In short, banks use money to make money and it’s never “their” money. Their profit is the difference between what they pay and what they charge, coupled with countless fees for “services rendered.” Who is winning with your mortgage? The majority of mortgages to which I am witness compromises the borrower. Ten and fifteen year mortgages are the best examples of loan contracts from which the bank benefits the most. Who is winning with your retirement account? If you put your money in prison [largely inaccessible to you] in a to-betaxed fund, who benefits more? You? The government? The fund manager? Who is winning with your stock portfolio? You assume the risk and you pay the fees and someone else gets paid if the market performs. And why do you do that? Do you really want others to get rich on your money? Is It Possible to Convert Toxic Debt into Strategic Debt? The simple answer is yes. It’s possible. That’s not to say it’s easy, simple or quick. Most of us don’t develop toxic debt overnight and we won’t convert it to strategic debt overnight, but conversion is an option for thoughtful professionals who want to co-create an effective plan. One begins by identifying areas in one’s estate where one is going backwards. Examples: Money under a mattress; money in a non-interest-bearing checking account or low-interest savings account; or excessive equity in a home or office building. Secondly, one examines money vested in underperforming, at-risk retirement funds; inefficient mortgages, college funds and investment accounts. Those are the dollars that may be put to better use if they accumulate in a liquid, competitive account with tax preferential characteristics. These funds may be used to collateralize loans so that you are using your money the way a bank uses your money. Jeff K saved $50,000 in a traditional savings account, “waiting out the market.” He dismissed the paltry sum he received on the account and confessed his disdain for paying taxes on the increase. At the same time, he had a $20,000 outstanding balance on a car loan which he obtained at 7%. Jeff learned how to create a delta between his $50,000 and a simple interest, inexpensive loan to pay off the car.

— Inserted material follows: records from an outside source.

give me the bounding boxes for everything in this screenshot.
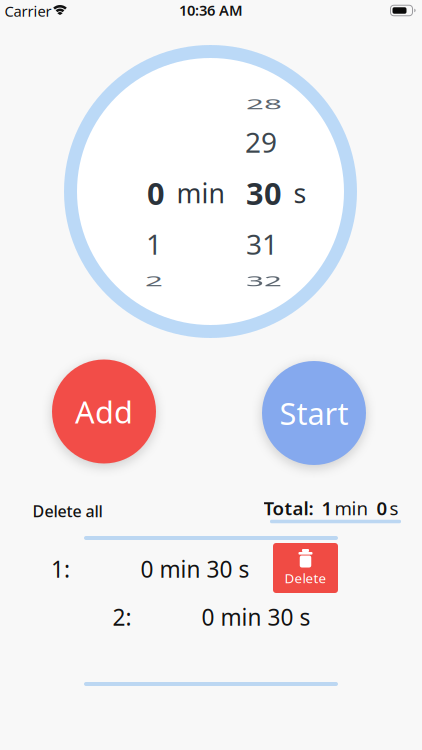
staticText: min	[334, 496, 368, 520]
staticText: Start	[280, 393, 348, 433]
button[interactable]: Delete all	[32, 500, 102, 522]
staticText: 31	[246, 225, 278, 263]
staticText: Delete	[284, 569, 326, 587]
staticText: 10:36 AM	[179, 0, 243, 20]
staticText: 1	[322, 496, 332, 520]
staticText: 0 min	[140, 554, 200, 584]
staticText: 0	[147, 173, 165, 213]
staticText: 30	[246, 173, 282, 213]
staticText: 30 s	[206, 554, 250, 584]
staticText: Total:	[264, 496, 314, 520]
button[interactable]: Delete	[273, 543, 338, 593]
staticText: 0 min	[202, 602, 262, 632]
staticText: 0	[376, 496, 388, 520]
staticText: 29	[245, 123, 277, 161]
staticText: Delete all	[32, 500, 102, 522]
staticText: min	[176, 175, 224, 211]
staticText: 28	[248, 85, 280, 122]
staticText: 32	[248, 262, 280, 299]
button[interactable]: Start	[262, 361, 366, 465]
button[interactable]: Add	[52, 360, 156, 464]
staticText: s	[294, 175, 306, 211]
staticText: 1	[146, 225, 162, 263]
staticText: 30 s	[268, 602, 310, 632]
staticText: s	[390, 496, 398, 520]
staticText: 2	[146, 262, 162, 299]
staticText: 2:	[112, 602, 132, 632]
staticText: Carrier	[4, 1, 52, 21]
staticText: 1:	[51, 554, 70, 584]
staticText: Add	[75, 391, 133, 432]
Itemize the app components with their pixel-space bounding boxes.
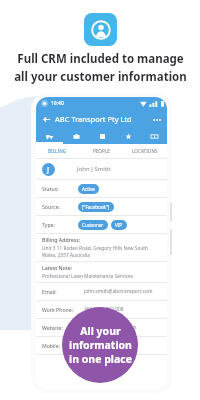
button[interactable]: Back	[41, 114, 52, 125]
button[interactable]: Tab 1	[36, 129, 63, 144]
staticText: PEOPLE	[93, 148, 110, 154]
button[interactable]: Work Phone:	[42, 301, 161, 318]
button[interactable]: Customer profile	[84, 13, 117, 46]
button[interactable]: Tab 5	[141, 129, 167, 144]
staticText: +61 1300 332 008	[84, 306, 124, 313]
button[interactable]: Website:	[42, 319, 161, 336]
button[interactable]: Email:	[42, 283, 161, 300]
staticText: Mobile:	[42, 342, 61, 349]
staticText: www.abctransport.com	[84, 324, 137, 331]
staticText: john.smith@abctransport.com	[84, 288, 153, 295]
staticText: Website:	[42, 324, 63, 331]
staticText: all your customer information	[14, 69, 187, 85]
staticText: All your	[80, 324, 121, 338]
staticText: Customer	[82, 222, 104, 228]
button[interactable]: Latest Note:	[42, 264, 161, 280]
button[interactable]: Mobile:	[42, 337, 161, 354]
staticText: Active	[82, 186, 95, 192]
staticText: Full CRM included to manage	[17, 51, 184, 67]
staticText: LOCATIONS	[132, 148, 158, 154]
button[interactable]: Tab 4	[115, 129, 141, 144]
button[interactable]: VIP	[115, 222, 123, 228]
staticText: Unit 3 11 Rodeo Road, Gregory Hills New …	[42, 245, 161, 259]
button[interactable]: Status:	[42, 180, 161, 197]
button[interactable]: More options	[151, 114, 162, 125]
staticText: 10:40	[51, 100, 64, 107]
staticText: in one place	[69, 352, 132, 366]
staticText: Latest Note:	[42, 264, 73, 271]
button[interactable]: Billing Address:	[42, 236, 161, 259]
button[interactable]: Source:	[42, 198, 161, 215]
button[interactable]: LOCATIONS	[123, 144, 167, 158]
button[interactable]: BILLING	[36, 144, 79, 158]
staticText: Source:	[42, 203, 61, 210]
button[interactable]: Tab 3	[89, 129, 115, 144]
button[interactable]: Tab 2	[63, 129, 89, 144]
button[interactable]: Active	[82, 186, 95, 192]
button[interactable]: PEOPLE	[79, 144, 123, 158]
staticText: ["Facebook"]	[82, 204, 110, 210]
staticText: Billing Address:	[42, 236, 81, 243]
staticText: information	[69, 338, 132, 352]
button[interactable]: ["Facebook"]	[82, 204, 110, 210]
staticText: John J Smith	[77, 165, 111, 173]
staticText: Work Phone:	[42, 306, 74, 313]
button[interactable]: J	[42, 159, 161, 179]
staticText: Type:	[42, 221, 55, 228]
staticText: J	[47, 165, 50, 175]
button[interactable]: Customer	[82, 222, 104, 228]
staticText: Email:	[42, 288, 57, 295]
button[interactable]: Type:	[42, 216, 161, 233]
staticText: Status:	[42, 185, 59, 192]
staticText: ABC Transport Pty Ltd	[55, 114, 132, 124]
staticText: BILLING	[48, 148, 67, 154]
staticText: VIP	[115, 222, 123, 228]
staticText: Professional Lawn Maintenance Services	[42, 273, 133, 280]
button[interactable]: All your	[62, 307, 138, 383]
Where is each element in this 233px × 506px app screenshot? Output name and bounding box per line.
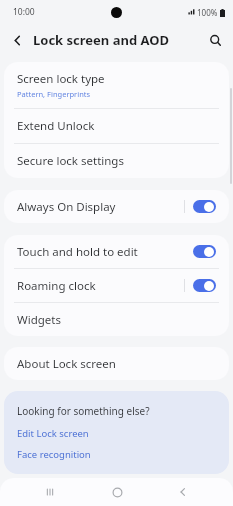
staticText: Secure lock settings xyxy=(17,153,124,169)
button[interactable]: Edit Lock screen xyxy=(17,427,89,440)
button[interactable]: Touch and hold to edit xyxy=(4,235,229,268)
staticText: Touch and hold to edit xyxy=(17,244,193,260)
staticText: Pattern, Fingerprints xyxy=(17,89,91,99)
button[interactable]: Home xyxy=(100,478,134,506)
button[interactable]: Toggle xyxy=(193,245,216,258)
staticText: 10:00 xyxy=(13,6,35,18)
staticText: Lock screen and AOD xyxy=(33,31,170,49)
button[interactable]: Face recognition xyxy=(17,448,91,461)
button[interactable]: Search xyxy=(202,27,228,53)
button[interactable]: Back xyxy=(166,478,200,506)
staticText: Screen lock type xyxy=(17,71,105,87)
button[interactable]: Screen lock type xyxy=(4,62,229,108)
button[interactable]: Toggle xyxy=(193,200,216,213)
staticText: 100% xyxy=(197,7,218,18)
staticText: Face recognition xyxy=(17,448,91,461)
staticText: Extend Unlock xyxy=(17,118,95,134)
staticText: Edit Lock screen xyxy=(17,427,89,440)
button[interactable]: Always On Display xyxy=(4,190,229,223)
button[interactable]: Toggle xyxy=(193,279,216,292)
button[interactable]: About Lock screen xyxy=(4,347,229,380)
button[interactable]: Navigate up xyxy=(4,27,30,53)
button[interactable]: Roaming clock xyxy=(4,269,229,302)
staticText: Always On Display xyxy=(17,199,184,215)
button[interactable]: Recent apps xyxy=(33,478,67,506)
button[interactable]: Widgets xyxy=(4,303,229,336)
button[interactable]: Extend Unlock xyxy=(4,109,229,143)
staticText: Looking for something else? xyxy=(17,404,150,418)
staticText: Widgets xyxy=(17,312,61,328)
staticText: Roaming clock xyxy=(17,278,184,294)
staticText: About Lock screen xyxy=(17,356,116,372)
button[interactable]: Secure lock settings xyxy=(4,144,229,178)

Now, Jeff pays

himself back “with interest,” the same payment he was making to the finance company. He spent no additional out-of-pocket money but he did convert toxic debt into strategic debt. You can too. Keep Money you are presently giving away To maintain control of your financial life and have money work for you rather than against you, here are some tips: 1. Build a team of financial advisors or specialists to consult with. These should include: a. Accountants b. Attorneys c. Consultants d. Financial planners 2. Review your life insurance programs, regularly. Make sure you not only have sufficient coverage but the right kind of insurance that can work with you. Consult with insurance experts, only. 3. Set your goals for short, intermediate, and long term financial success and use the advisors above to help create a PLAN to get you there and beyond. 4. Don’t be afraid of success. You deserve it. 5. Read on the topics above. For example, it’s possible for the lot of us to minimize taxes and maximize cash flow and get a rate-of-return on the back of our debt. Need help getting your mind around that? Read Garrett Gunderson’s “Killing Sacred Cows: Overcoming the Financial Myths that are robbing you of Prosperity”.